Start of Task material
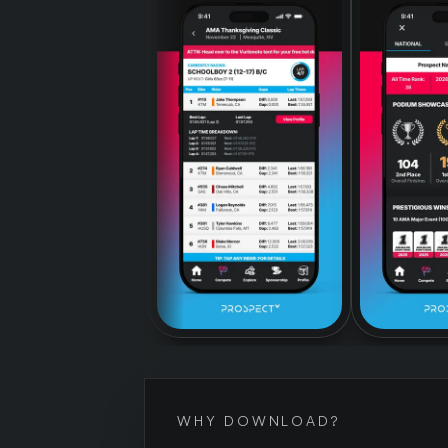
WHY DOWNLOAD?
End of Task material
Start of Task material
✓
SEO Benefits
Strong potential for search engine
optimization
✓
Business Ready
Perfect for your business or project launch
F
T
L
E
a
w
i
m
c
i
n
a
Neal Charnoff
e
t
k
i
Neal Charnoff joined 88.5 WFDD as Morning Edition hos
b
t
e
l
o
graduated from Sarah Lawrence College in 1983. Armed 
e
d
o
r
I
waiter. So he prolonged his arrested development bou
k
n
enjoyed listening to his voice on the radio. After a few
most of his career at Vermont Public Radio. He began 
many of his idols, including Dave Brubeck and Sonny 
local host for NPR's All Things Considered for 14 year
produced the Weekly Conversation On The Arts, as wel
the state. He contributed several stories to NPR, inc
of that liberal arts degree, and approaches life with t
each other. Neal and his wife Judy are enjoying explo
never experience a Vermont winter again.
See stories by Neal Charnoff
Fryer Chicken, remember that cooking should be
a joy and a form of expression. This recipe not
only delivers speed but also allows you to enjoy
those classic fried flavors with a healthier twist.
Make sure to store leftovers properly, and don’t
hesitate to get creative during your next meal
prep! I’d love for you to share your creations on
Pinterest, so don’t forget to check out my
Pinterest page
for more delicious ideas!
End of Task material
■ About this task ■
When the line with "See stories by Neal Charnoff" is reached in the data above, start copying there, and copy each line exactly until the line with "for more delicious ideas!" has been copied; copy nothing else.

■ Answer to this exercise ■
See stories by Neal Charnoff
Fryer Chicken, remember that cooking should be
a joy and a form of expression. This recipe not
only delivers speed but also allows you to enjoy
those classic fried flavors with a healthier twist.
Make sure to store leftovers properly, and don’t
hesitate to get creative during your next meal
prep! I’d love for you to share your creations on
Pinterest, so don’t forget to check out my
Pinterest page
for more delicious ideas!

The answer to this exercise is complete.